From a mechanical perspective loading of the implant directly post-operative does not considerably increase bone failure risk. Therefore, assuming an accurate fit between the implant and prosthesis, a shorter delay period between implantation and loading of the stem may be considered. However, whether early loading would jeopardize bony ingrowth due to dynamic motions at the implant–bone interface was not analyzed in this study and would require further analyses.

A considerable increase in the failure risk of the bone–implant integrity was found with a body mass increase to 100 kg, which justifies the limitation used in clinical practice. It furthermore highlights that the factor of safety against mechanical failure of these reconstructions is relatively low, which corresponds to the reported in vivo literature.4,28,30

In conclusion, we found some general differences between the two designs analyzed in this study. The ISP design seemed to have a slightly more physiological SED distribution (favoring long-term bone maintenance), whereas the OPRA design generated lower bone stresses (reducing the risk of bone fracture). The application of a low-stiffness porous layer on the ISP stem’s surface appears to be very favorable for bone–implant interface safety.
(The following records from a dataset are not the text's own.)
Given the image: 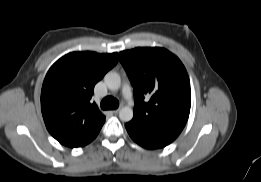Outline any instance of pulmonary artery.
Segmentation results:
<instances>
[{"mask_svg": "<svg viewBox=\"0 0 261 182\" xmlns=\"http://www.w3.org/2000/svg\"><path fill=\"white\" fill-rule=\"evenodd\" d=\"M122 94L124 96V98L126 100H128L129 102L133 101V94H132V90L129 84L124 83L122 86Z\"/></svg>", "mask_w": 261, "mask_h": 182, "instance_id": "obj_1", "label": "pulmonary artery"}]
</instances>
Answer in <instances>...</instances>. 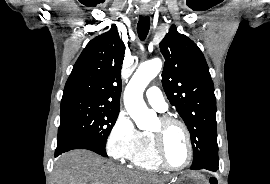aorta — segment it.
<instances>
[{"label": "aorta", "instance_id": "aorta-1", "mask_svg": "<svg viewBox=\"0 0 270 184\" xmlns=\"http://www.w3.org/2000/svg\"><path fill=\"white\" fill-rule=\"evenodd\" d=\"M161 68L162 61L159 58L142 63L125 88V108L139 129L151 128L157 118L156 113L147 108L143 100V92L150 81L158 75Z\"/></svg>", "mask_w": 270, "mask_h": 184}]
</instances>
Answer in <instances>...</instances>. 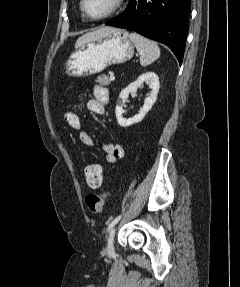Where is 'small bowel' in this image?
I'll list each match as a JSON object with an SVG mask.
<instances>
[{"label":"small bowel","instance_id":"small-bowel-1","mask_svg":"<svg viewBox=\"0 0 240 287\" xmlns=\"http://www.w3.org/2000/svg\"><path fill=\"white\" fill-rule=\"evenodd\" d=\"M93 95V98L87 102V109L91 113L103 115L109 102V92L102 86H95L93 89ZM64 119L71 128L80 131L79 138L85 146H93V139L91 135L88 132L82 130V122L78 114L67 111L64 114ZM103 151L104 160L109 164L115 163L125 155L123 147L120 144L112 142L104 143Z\"/></svg>","mask_w":240,"mask_h":287}]
</instances>
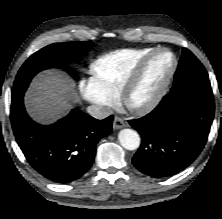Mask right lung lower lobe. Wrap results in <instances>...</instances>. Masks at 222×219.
<instances>
[{"instance_id": "obj_1", "label": "right lung lower lobe", "mask_w": 222, "mask_h": 219, "mask_svg": "<svg viewBox=\"0 0 222 219\" xmlns=\"http://www.w3.org/2000/svg\"><path fill=\"white\" fill-rule=\"evenodd\" d=\"M11 123L29 164L45 178L70 183L92 166L98 141L112 132L113 116L97 120L77 109L52 125H40L26 113L23 95L12 98Z\"/></svg>"}]
</instances>
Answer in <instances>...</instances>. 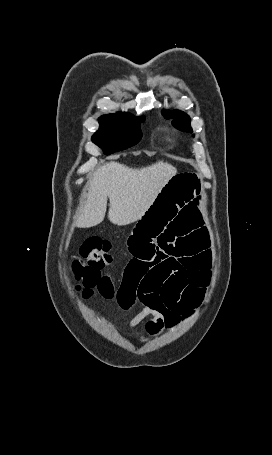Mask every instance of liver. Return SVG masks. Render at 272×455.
Masks as SVG:
<instances>
[{
  "label": "liver",
  "instance_id": "1",
  "mask_svg": "<svg viewBox=\"0 0 272 455\" xmlns=\"http://www.w3.org/2000/svg\"><path fill=\"white\" fill-rule=\"evenodd\" d=\"M176 173L174 166L163 161L140 169L118 162L97 168L87 183L88 193L80 207L76 226L89 228L101 223L108 198L110 222L124 226L139 220Z\"/></svg>",
  "mask_w": 272,
  "mask_h": 455
}]
</instances>
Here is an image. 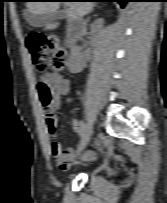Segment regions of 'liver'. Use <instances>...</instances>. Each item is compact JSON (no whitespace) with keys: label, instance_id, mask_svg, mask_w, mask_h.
Masks as SVG:
<instances>
[{"label":"liver","instance_id":"obj_1","mask_svg":"<svg viewBox=\"0 0 167 203\" xmlns=\"http://www.w3.org/2000/svg\"><path fill=\"white\" fill-rule=\"evenodd\" d=\"M60 6V2H28L27 8L30 13L46 14L55 12ZM68 16L72 19H81L90 13L94 7L93 2H69ZM58 27V23L49 24L46 30H52Z\"/></svg>","mask_w":167,"mask_h":203}]
</instances>
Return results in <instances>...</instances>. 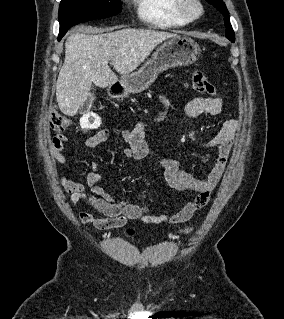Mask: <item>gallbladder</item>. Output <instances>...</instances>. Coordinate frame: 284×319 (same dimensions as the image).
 Listing matches in <instances>:
<instances>
[{
	"label": "gallbladder",
	"mask_w": 284,
	"mask_h": 319,
	"mask_svg": "<svg viewBox=\"0 0 284 319\" xmlns=\"http://www.w3.org/2000/svg\"><path fill=\"white\" fill-rule=\"evenodd\" d=\"M94 101V95H89L88 98L86 99V101L83 103V107L88 109Z\"/></svg>",
	"instance_id": "gallbladder-1"
}]
</instances>
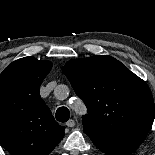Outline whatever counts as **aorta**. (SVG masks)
<instances>
[{
  "mask_svg": "<svg viewBox=\"0 0 155 155\" xmlns=\"http://www.w3.org/2000/svg\"><path fill=\"white\" fill-rule=\"evenodd\" d=\"M68 92H69L68 87L63 84L58 85L54 90L55 96L58 99H64L66 97V95L68 94Z\"/></svg>",
  "mask_w": 155,
  "mask_h": 155,
  "instance_id": "762f6f07",
  "label": "aorta"
}]
</instances>
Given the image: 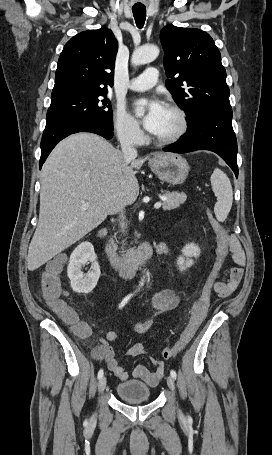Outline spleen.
<instances>
[{
    "instance_id": "spleen-1",
    "label": "spleen",
    "mask_w": 272,
    "mask_h": 455,
    "mask_svg": "<svg viewBox=\"0 0 272 455\" xmlns=\"http://www.w3.org/2000/svg\"><path fill=\"white\" fill-rule=\"evenodd\" d=\"M210 180L212 190L217 197L214 213L219 222H224L232 207V185L227 175L218 168L214 169Z\"/></svg>"
}]
</instances>
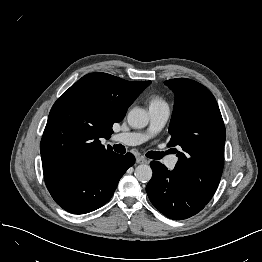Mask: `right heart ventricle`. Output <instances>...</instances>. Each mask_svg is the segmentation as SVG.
Instances as JSON below:
<instances>
[{
	"instance_id": "right-heart-ventricle-1",
	"label": "right heart ventricle",
	"mask_w": 262,
	"mask_h": 262,
	"mask_svg": "<svg viewBox=\"0 0 262 262\" xmlns=\"http://www.w3.org/2000/svg\"><path fill=\"white\" fill-rule=\"evenodd\" d=\"M159 104H165V102L158 96H153L149 100V106L152 105H159Z\"/></svg>"
}]
</instances>
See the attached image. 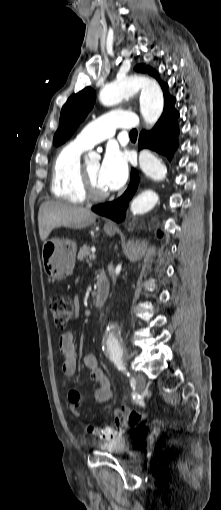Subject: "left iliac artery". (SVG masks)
<instances>
[{
	"instance_id": "1",
	"label": "left iliac artery",
	"mask_w": 221,
	"mask_h": 510,
	"mask_svg": "<svg viewBox=\"0 0 221 510\" xmlns=\"http://www.w3.org/2000/svg\"><path fill=\"white\" fill-rule=\"evenodd\" d=\"M123 355V349L119 346V344H114L109 349V356L111 361L114 362V364L117 366V368L127 374V376H130V373L126 371L125 365L122 360ZM134 381L132 380V383Z\"/></svg>"
}]
</instances>
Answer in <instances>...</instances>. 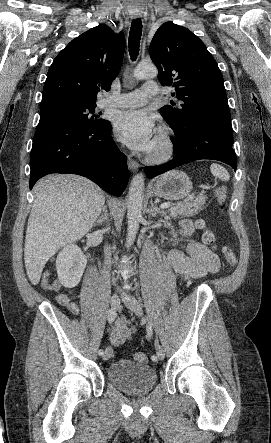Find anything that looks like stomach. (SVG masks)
<instances>
[{"instance_id":"obj_1","label":"stomach","mask_w":271,"mask_h":443,"mask_svg":"<svg viewBox=\"0 0 271 443\" xmlns=\"http://www.w3.org/2000/svg\"><path fill=\"white\" fill-rule=\"evenodd\" d=\"M191 190L193 188L190 178L179 170H171L152 182L154 196L165 198V200H182L189 196Z\"/></svg>"}]
</instances>
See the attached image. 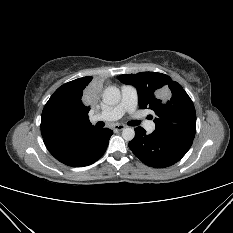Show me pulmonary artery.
<instances>
[{
    "mask_svg": "<svg viewBox=\"0 0 233 233\" xmlns=\"http://www.w3.org/2000/svg\"><path fill=\"white\" fill-rule=\"evenodd\" d=\"M121 94V101L116 106L95 115L94 120L111 122L120 119L125 113L134 114L138 104L137 90L133 86L124 85L121 88ZM145 128L153 131L155 123L148 121L145 123Z\"/></svg>",
    "mask_w": 233,
    "mask_h": 233,
    "instance_id": "1",
    "label": "pulmonary artery"
}]
</instances>
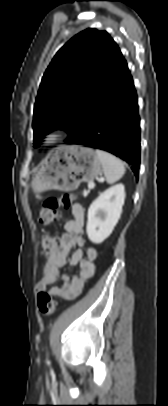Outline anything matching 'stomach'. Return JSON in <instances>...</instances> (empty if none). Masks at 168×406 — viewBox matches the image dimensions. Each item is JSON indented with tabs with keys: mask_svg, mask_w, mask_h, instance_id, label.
I'll use <instances>...</instances> for the list:
<instances>
[{
	"mask_svg": "<svg viewBox=\"0 0 168 406\" xmlns=\"http://www.w3.org/2000/svg\"><path fill=\"white\" fill-rule=\"evenodd\" d=\"M102 172L96 152L87 147L69 145L59 147L34 176V192L46 190L73 191L81 182H92Z\"/></svg>",
	"mask_w": 168,
	"mask_h": 406,
	"instance_id": "0dacf381",
	"label": "stomach"
}]
</instances>
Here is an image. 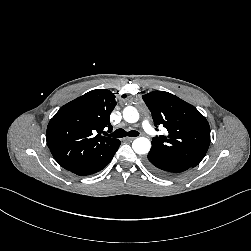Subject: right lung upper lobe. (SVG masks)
I'll return each instance as SVG.
<instances>
[{
  "label": "right lung upper lobe",
  "instance_id": "1",
  "mask_svg": "<svg viewBox=\"0 0 251 251\" xmlns=\"http://www.w3.org/2000/svg\"><path fill=\"white\" fill-rule=\"evenodd\" d=\"M115 106L112 92L96 89L59 109L48 124L46 140L63 168L72 171L93 164L119 143L102 135L112 130L109 118Z\"/></svg>",
  "mask_w": 251,
  "mask_h": 251
}]
</instances>
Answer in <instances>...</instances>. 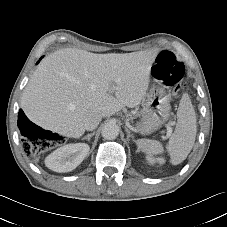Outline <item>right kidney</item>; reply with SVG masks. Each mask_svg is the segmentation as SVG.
Listing matches in <instances>:
<instances>
[{"label":"right kidney","instance_id":"right-kidney-1","mask_svg":"<svg viewBox=\"0 0 227 227\" xmlns=\"http://www.w3.org/2000/svg\"><path fill=\"white\" fill-rule=\"evenodd\" d=\"M89 149L86 143L64 145L46 157L45 165L55 172L72 171L84 160Z\"/></svg>","mask_w":227,"mask_h":227}]
</instances>
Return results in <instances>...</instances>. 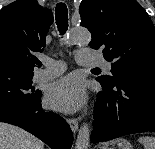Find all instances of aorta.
<instances>
[{"mask_svg":"<svg viewBox=\"0 0 155 149\" xmlns=\"http://www.w3.org/2000/svg\"><path fill=\"white\" fill-rule=\"evenodd\" d=\"M91 37L86 29L73 30L66 39V43L74 45L78 43L86 44ZM90 141V127L87 123H83L79 129L75 149H88Z\"/></svg>","mask_w":155,"mask_h":149,"instance_id":"1","label":"aorta"}]
</instances>
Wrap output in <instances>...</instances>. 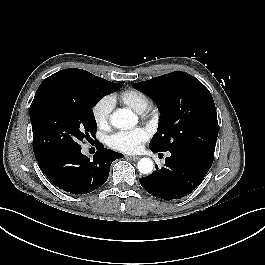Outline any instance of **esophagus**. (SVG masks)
<instances>
[{
	"label": "esophagus",
	"mask_w": 265,
	"mask_h": 265,
	"mask_svg": "<svg viewBox=\"0 0 265 265\" xmlns=\"http://www.w3.org/2000/svg\"><path fill=\"white\" fill-rule=\"evenodd\" d=\"M127 158L132 160V161H137L140 159V156H127Z\"/></svg>",
	"instance_id": "obj_1"
}]
</instances>
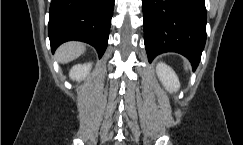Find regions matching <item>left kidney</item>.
<instances>
[{
    "mask_svg": "<svg viewBox=\"0 0 243 145\" xmlns=\"http://www.w3.org/2000/svg\"><path fill=\"white\" fill-rule=\"evenodd\" d=\"M156 73L165 89L172 93L180 88V82L173 69L165 63H158Z\"/></svg>",
    "mask_w": 243,
    "mask_h": 145,
    "instance_id": "1",
    "label": "left kidney"
}]
</instances>
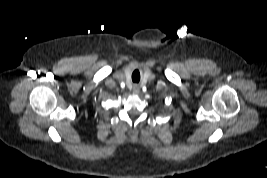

With this respect we would recommend this method for the intramedullary fixation.

In a more general sense, implantation of a percutaneous amputation prosthesis had considerable effects on the stress and SED levels in the bone. This was not only caused by the implant itself, but also by the changed loading conditions. The safety factor against periprosthetic bone failure of the two percutaneous designs was relatively low. In order to increase it, we recommend to use a porous metal layer on the entire intramedullary part of a stem. The performed analysis is currently used to develop an alternative implant design with increased safety factor against mechanical failure.